Federally-funded projects must be placed on the regional Transportation Improvement Program (TIP) by votes of City Council and the regional MPO. After taking office in District 2 I've had to accomplish that twice after the project stalled under my predecessor Roxanna Meyers and deadlines passed. NMDOT is tasked by the Feds with administering the grant and must approve City's administrative milestones having to do with right-of-way acquisitions, utility relocations, final design, etc. NMDOT's process has been remarkably slow and difficult to work with, even for the City's capable project manager Debbie Bauman, who deserves a medal for her efforts.
By the conclusion of the term of Mayor Berry's administration, Ms. Bauman had accomplished all the necessary purchases of right-of-way. The final agreement for construction between City and NMDOT was left on Mayor Keller's desk for signature. It was signed in March of this year as another NMDOT deadline loomed - a major milestone. The NMDOT continues to move slowly with a few remaining approvals to allow us to put it out for bids.
Over the years, my office has several times reported the Administration's "estimated" schedules for bidding and construction, which as we know have not come to pass. Thus I am reluctant to suggest when construction will begin.

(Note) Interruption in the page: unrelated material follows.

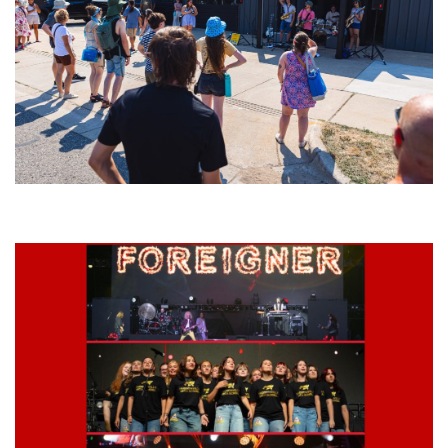
Grand Haven’s Walk the Beat back with 50 Michigan bands playing 25
stages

However, we are now told that "this Fall the Water Authority will initiate a utility improvement project at the intersection, and following the completion of that project the roundabout will be put out to bid, with construction to projected begin in Spring of 2019." If you wish to complain about the slow pace of the project, I suggest you write Governor Martinez, State Transportation Secretary Tom Church, and your state legislators.